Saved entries
━━━

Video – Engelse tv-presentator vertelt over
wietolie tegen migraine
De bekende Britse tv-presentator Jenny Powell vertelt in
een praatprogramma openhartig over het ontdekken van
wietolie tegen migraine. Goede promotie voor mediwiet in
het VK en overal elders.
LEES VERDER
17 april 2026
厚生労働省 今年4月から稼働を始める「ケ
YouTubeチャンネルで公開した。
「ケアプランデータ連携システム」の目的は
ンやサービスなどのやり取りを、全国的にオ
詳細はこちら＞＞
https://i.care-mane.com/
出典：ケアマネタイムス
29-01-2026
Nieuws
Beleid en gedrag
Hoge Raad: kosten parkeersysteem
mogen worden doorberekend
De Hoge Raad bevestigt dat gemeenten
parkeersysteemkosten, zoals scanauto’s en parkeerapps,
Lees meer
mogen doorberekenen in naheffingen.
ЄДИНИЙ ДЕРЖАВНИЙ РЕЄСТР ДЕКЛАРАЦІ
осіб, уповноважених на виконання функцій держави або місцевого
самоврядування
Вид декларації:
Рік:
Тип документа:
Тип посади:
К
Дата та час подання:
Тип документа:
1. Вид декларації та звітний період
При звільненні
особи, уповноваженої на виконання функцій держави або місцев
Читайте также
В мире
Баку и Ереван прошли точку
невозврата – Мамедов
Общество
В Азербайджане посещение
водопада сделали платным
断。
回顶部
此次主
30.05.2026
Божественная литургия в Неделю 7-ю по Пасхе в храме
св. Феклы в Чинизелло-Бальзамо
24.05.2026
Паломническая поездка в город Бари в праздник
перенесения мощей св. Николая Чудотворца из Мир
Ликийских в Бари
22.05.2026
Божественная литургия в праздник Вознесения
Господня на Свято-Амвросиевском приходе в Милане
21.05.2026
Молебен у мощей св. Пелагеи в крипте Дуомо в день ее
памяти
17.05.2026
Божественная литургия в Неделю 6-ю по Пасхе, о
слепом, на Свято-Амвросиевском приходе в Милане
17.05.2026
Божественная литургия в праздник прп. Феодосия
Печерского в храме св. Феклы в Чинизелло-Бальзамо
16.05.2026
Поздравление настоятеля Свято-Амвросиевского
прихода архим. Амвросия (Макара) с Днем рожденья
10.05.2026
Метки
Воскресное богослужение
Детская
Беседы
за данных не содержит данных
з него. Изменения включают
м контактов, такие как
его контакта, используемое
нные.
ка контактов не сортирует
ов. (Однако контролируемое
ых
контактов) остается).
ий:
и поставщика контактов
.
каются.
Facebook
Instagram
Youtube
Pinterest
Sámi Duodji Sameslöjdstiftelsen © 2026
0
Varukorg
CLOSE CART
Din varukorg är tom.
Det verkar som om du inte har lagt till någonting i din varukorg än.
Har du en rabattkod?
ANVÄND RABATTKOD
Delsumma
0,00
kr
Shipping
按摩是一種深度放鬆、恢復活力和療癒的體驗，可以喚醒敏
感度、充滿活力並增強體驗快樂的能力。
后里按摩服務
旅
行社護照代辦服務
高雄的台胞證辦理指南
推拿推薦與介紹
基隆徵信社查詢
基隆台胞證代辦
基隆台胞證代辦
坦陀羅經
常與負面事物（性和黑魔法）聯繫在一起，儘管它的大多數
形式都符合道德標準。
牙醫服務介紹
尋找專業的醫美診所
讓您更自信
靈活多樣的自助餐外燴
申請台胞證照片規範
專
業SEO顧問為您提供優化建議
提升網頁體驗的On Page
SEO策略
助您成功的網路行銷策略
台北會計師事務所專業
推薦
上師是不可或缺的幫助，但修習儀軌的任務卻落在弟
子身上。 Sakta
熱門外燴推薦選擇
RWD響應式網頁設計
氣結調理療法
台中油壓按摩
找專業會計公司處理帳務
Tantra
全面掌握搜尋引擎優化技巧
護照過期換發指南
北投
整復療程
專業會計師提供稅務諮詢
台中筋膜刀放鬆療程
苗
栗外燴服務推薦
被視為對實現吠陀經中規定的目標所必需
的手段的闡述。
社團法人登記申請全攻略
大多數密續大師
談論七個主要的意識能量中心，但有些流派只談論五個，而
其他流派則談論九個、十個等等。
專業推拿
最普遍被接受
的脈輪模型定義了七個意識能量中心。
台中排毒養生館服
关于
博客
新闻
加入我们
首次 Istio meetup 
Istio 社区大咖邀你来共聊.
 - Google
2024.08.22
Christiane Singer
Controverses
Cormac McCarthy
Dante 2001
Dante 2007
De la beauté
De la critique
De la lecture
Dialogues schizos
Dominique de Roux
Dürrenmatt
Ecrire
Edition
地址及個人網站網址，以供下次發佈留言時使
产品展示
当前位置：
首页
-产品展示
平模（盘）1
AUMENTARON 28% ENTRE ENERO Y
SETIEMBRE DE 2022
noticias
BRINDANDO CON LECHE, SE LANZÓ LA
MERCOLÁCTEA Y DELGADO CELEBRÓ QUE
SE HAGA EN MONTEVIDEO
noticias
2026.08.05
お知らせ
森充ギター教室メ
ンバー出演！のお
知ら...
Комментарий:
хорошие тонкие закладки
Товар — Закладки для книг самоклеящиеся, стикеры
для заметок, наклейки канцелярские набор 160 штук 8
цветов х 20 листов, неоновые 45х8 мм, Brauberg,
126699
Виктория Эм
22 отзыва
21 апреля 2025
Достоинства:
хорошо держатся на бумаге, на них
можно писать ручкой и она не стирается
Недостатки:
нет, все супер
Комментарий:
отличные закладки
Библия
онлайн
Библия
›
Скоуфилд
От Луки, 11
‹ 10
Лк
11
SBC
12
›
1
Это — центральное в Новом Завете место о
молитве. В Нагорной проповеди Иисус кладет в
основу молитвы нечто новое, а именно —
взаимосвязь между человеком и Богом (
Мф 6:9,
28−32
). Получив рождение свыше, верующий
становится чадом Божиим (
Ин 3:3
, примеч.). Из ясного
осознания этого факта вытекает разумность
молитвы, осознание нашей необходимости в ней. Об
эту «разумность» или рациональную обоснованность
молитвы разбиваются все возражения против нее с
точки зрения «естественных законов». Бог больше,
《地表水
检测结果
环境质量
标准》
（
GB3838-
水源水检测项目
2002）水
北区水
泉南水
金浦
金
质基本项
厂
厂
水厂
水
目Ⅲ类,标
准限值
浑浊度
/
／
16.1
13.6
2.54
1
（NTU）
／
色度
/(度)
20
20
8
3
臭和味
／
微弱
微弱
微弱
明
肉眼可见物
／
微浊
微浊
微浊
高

━━━

EXERCISE OBJECTIVE> Output nothing but the lines from the one containing "的脈輪模型定義了七個意識能量中心。" through the last line of the data, exactly as they stand.

WRITTEN RESPONSE>
的脈輪模型定義了七個意識能量中心。
台中排毒養生館服
关于
博客
新闻
加入我们
首次 Istio meetup 
Istio 社区大咖邀你来共聊.
 - Google
2024.08.22
Christiane Singer
Controverses
Cormac McCarthy
Dante 2001
Dante 2007
De la beauté
De la critique
De la lecture
Dialogues schizos
Dominique de Roux
Dürrenmatt
Ecrire
Edition
地址及個人網站網址，以供下次發佈留言時使
产品展示
当前位置：
首页
-产品展示
平模（盘）1
AUMENTARON 28% ENTRE ENERO Y
SETIEMBRE DE 2022
noticias
BRINDANDO CON LECHE, SE LANZÓ LA
MERCOLÁCTEA Y DELGADO CELEBRÓ QUE
SE HAGA EN MONTEVIDEO
noticias
2026.08.05
お知らせ
森充ギター教室メ
ンバー出演！のお
知ら...
Комментарий:
хорошие тонкие закладки
Товар — Закладки для книг самоклеящиеся, стикеры
для заметок, наклейки канцелярские набор 160 штук 8
цветов х 20 листов, неоновые 45х8 мм, Brauberg,
126699
Виктория Эм
22 отзыва
21 апреля 2025
Достоинства:
хорошо держатся на бумаге, на них
можно писать ручкой и она не стирается
Недостатки:
нет, все супер
Комментарий:
отличные закладки
Библия
онлайн
Библия
›
Скоуфилд
От Луки, 11
‹ 10
Лк
11
SBC
12
›
1
Это — центральное в Новом Завете место о
молитве. В Нагорной проповеди Иисус кладет в
основу молитвы нечто новое, а именно —
взаимосвязь между человеком и Богом (
Мф 6:9,
28−32
). Получив рождение свыше, верующий
становится чадом Божиим (
Ин 3:3
, примеч.). Из ясного
осознания этого факта вытекает разумность
молитвы, осознание нашей необходимости в ней. Об
эту «разумность» или рациональную обоснованность
молитвы разбиваются все возражения против нее с
точки зрения «естественных законов». Бог больше,
《地表水
检测结果
环境质量
标准》
（
GB3838-
水源水检测项目
2002）水
北区水
泉南水
金浦
金
质基本项
厂
厂
水厂
水
目Ⅲ类,标
准限值
浑浊度
/
／
16.1
13.6
2.54
1
（NTU）
／
色度
/(度)
20
20
8
3
臭和味
／
微弱
微弱
微弱
明
肉眼可见物
／
微浊
微浊
微浊
高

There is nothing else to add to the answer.